• _Directions_
Transcribe the records below in full; pictures stay out of the copy.

★ ★ ★ ★ ★

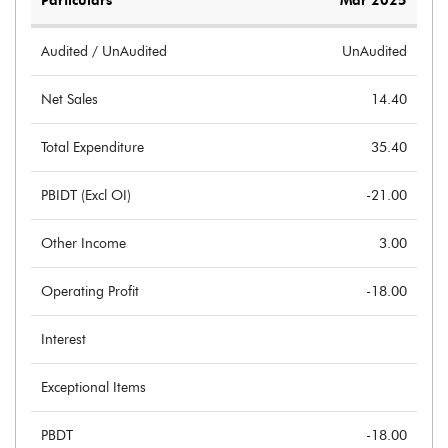
Particulars
Mar 2025
Audited / UnAudited
UnAudited
Net Sales
14.40
Total Expenditure
35.40
PBIDT (Excl OI)
-21.00
Other Income
3.00
Operating Profit
-18.00
Interest
Exceptional Items
PBDT
-18.00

★ ★ ★ ★ ★

• _Exercise output_
Particulars
Mar 2025
Audited / UnAudited
UnAudited
Net Sales
14.40
Total Expenditure
35.40
PBIDT (Excl OI)
-21.00
Other Income
3.00
Operating Profit
-18.00
Interest
Exceptional Items
PBDT
-18.00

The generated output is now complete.